Stored data:
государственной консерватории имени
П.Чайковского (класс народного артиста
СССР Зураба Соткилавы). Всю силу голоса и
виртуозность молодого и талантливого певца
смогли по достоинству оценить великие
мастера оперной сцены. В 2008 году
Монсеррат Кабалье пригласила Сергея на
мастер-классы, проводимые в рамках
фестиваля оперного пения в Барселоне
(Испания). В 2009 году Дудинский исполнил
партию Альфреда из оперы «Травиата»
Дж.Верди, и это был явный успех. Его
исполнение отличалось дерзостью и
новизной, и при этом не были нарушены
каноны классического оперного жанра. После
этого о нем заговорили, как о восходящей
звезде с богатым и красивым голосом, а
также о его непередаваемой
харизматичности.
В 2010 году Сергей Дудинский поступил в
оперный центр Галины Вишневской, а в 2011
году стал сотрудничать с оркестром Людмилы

TASK INSTRUCTIONS:
Among the entries, how many lines include the word "году"? Give only the number.

RESULT FOR THIS EXERCISE:
4